The Strategic UK CO2 Storage Appraisal project completed and published in early 2016 by the ETI/DECC confirmed that the UK Continental Shelf (UKCS) is endowed with a rich and diverse national offshore CO2 storage resource that could be mobilised into service readiness without extensive appraisal programmes. This is due to a wealth of prior knowledge arising from decades of petroleum exploration and development activity from commercial and national organisations. Whilst the UKCS hosts many high quality potential storage sites, the ETI project concluded that the UK’s requirements for CO2 storage through to 2070 could be accommodated by the mobilisation and development of just 8 sites. This portfolio of 8 sites spans a range of geography, geological storage types, development timetables and development risk. Further details are provided here.
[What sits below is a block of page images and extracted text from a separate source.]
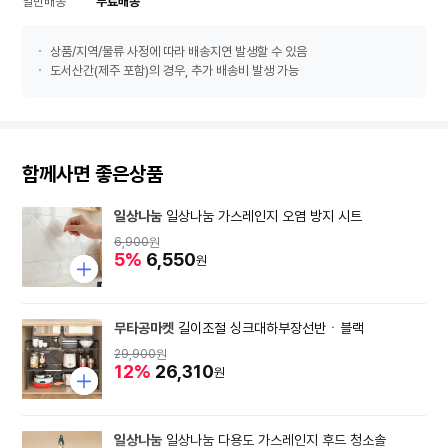
일반배송
무료배송
상품/지역/물류 사정에 따라 배송지연 발생할 수 있음
도서산간(제주 포함)의 경우, 추가 배송비 발생 가능
함께사면 좋은상품
일상나눔
일상나눔 가스레인지 오염 방지 시트
6,900
원
5%
6,550
원
무타공마켓
길이조절 싱크대하부장선반ㆍ블랙
29,900
원
12%
26,310
원
일상나눔
일상나눔 다용도 가스레인지 후드 청소솔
This work has highlighted several key areas where further focussed, practical research and development effort can significantly contribute to cost and risk reduction for CO2 sequestration projects from the mid to late 2020’s. This short article seeks to define these areas further to inform, support and shape thinking around research and funding options.
The scope of the costs considered here is that contribution to a full chain power or industrial CCS project is made from the offshore transportation, injection facilities and monitoring activities. Since cost is not always related to the scope and ambition of a storage project, it is probably best to focus on cost per tonne of CO2 injected in a viable development plan. This is expressed in the ETI project outputs as a “Levelised Unit Cost” of CO2 transportation and storage representing the full cost of ownership through the life of the storage project for the offshore developer. The Levelised Unit Cost is the sum of the discounted (net present value) future cost profile divided by the sum of the discounted CO2 injection profile expressed in £/tonne.
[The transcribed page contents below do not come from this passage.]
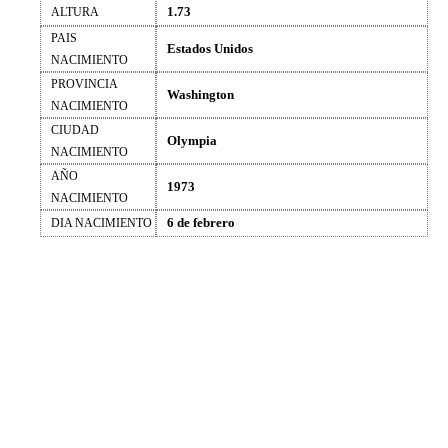
1.73
ALTURA
PAIS
Estados Unidos
NACIMIENTO
PROVINCIA
Washington
NACIMIENTO
CIUDAD
Olympia
NACIMIENTO
AÑO
1973
NACIMIENTO
6 de febrero
DIA NACIMIENTO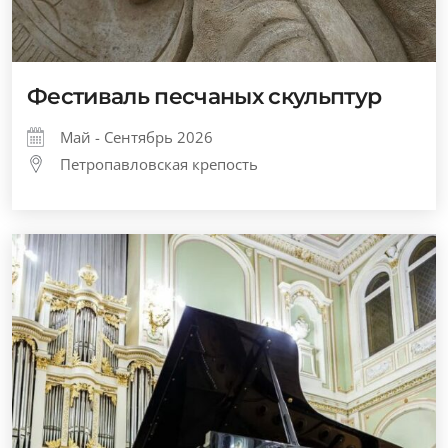
Фестиваль песчаных скульптур
Май - Сентябрь 2026
Петропавловская крепость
The figure above illustrates the average Levelised Unit Cost across the full 8 site portfolio which was estimated to be a little below £15/tonne. Some areas of the cost base are already exceptionally well explored and defined and have relatively low potential for further cost reduction. These include those activities which are “business as usual” for the oil and gas industry associated with pipeline, platform, subsea and well construction capex and opex. Cost reduction demand in these areas is a normal oil and gas business focus; expending specific research effort into these activity areas for CCS purposes is likely to be low yield.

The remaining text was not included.